**Activity**
Reproduce exactly the lines below from the one containing "exterior walls and floors to mosaics and" through the one containing "solutions, owned by", including both, and nothing else.

◆ ◆ ◆ ◆ ◆ ◆ ◆

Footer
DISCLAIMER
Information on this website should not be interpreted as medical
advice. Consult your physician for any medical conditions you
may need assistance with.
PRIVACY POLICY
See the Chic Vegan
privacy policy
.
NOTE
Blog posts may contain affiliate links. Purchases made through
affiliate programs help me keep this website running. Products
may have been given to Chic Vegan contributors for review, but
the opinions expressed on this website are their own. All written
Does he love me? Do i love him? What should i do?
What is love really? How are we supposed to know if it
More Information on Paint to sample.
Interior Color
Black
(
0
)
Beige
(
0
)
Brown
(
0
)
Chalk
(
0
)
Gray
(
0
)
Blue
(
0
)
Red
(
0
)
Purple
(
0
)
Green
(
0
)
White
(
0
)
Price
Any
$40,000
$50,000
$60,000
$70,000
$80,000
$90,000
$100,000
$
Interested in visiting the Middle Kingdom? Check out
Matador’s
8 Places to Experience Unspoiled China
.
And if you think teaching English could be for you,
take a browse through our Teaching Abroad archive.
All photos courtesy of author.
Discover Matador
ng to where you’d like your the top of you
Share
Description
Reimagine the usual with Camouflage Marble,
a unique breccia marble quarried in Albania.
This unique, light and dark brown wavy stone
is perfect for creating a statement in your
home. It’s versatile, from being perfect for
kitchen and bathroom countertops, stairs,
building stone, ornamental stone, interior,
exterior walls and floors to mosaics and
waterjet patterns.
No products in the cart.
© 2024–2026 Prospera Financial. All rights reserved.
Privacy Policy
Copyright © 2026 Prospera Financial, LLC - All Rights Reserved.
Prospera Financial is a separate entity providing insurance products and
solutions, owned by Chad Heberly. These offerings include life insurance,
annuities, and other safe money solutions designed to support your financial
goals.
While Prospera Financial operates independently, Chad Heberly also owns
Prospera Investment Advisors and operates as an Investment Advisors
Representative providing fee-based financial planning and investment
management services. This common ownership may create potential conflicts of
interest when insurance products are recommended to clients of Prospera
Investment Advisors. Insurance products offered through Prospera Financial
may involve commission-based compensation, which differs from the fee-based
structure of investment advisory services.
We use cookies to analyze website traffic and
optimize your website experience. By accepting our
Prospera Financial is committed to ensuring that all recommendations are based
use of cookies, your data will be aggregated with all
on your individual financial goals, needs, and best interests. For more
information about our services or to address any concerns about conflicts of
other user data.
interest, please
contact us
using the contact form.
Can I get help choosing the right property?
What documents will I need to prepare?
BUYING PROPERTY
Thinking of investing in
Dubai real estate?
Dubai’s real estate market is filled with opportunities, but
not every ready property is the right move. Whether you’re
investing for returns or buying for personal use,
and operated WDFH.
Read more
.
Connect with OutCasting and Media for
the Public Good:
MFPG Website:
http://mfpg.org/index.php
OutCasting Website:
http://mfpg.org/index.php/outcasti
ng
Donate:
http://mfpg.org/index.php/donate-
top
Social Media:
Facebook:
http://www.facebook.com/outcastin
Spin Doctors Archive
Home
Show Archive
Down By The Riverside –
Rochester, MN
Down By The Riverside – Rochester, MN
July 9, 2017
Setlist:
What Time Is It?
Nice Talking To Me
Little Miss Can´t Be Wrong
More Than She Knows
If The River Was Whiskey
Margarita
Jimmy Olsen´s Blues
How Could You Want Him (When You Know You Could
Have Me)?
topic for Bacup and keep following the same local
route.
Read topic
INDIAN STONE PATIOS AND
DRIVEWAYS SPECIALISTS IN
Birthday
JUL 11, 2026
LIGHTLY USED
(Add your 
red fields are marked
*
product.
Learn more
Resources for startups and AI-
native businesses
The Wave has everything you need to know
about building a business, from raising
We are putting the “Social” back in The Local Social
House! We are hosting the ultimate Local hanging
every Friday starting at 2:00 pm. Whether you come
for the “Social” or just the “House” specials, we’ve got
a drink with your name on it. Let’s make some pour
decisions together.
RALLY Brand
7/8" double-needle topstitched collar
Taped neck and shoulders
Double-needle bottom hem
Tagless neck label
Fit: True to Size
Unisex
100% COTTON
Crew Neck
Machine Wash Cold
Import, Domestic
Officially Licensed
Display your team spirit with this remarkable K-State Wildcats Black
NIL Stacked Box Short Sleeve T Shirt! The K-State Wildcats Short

◆ ◆ ◆ ◆ ◆ ◆ ◆

**Answer space**
exterior walls and floors to mosaics and
waterjet patterns.
No products in the cart.
© 2024–2026 Prospera Financial. All rights reserved.
Privacy Policy
Copyright © 2026 Prospera Financial, LLC - All Rights Reserved.
Prospera Financial is a separate entity providing insurance products and
solutions, owned by Chad Heberly. These offerings include life insurance,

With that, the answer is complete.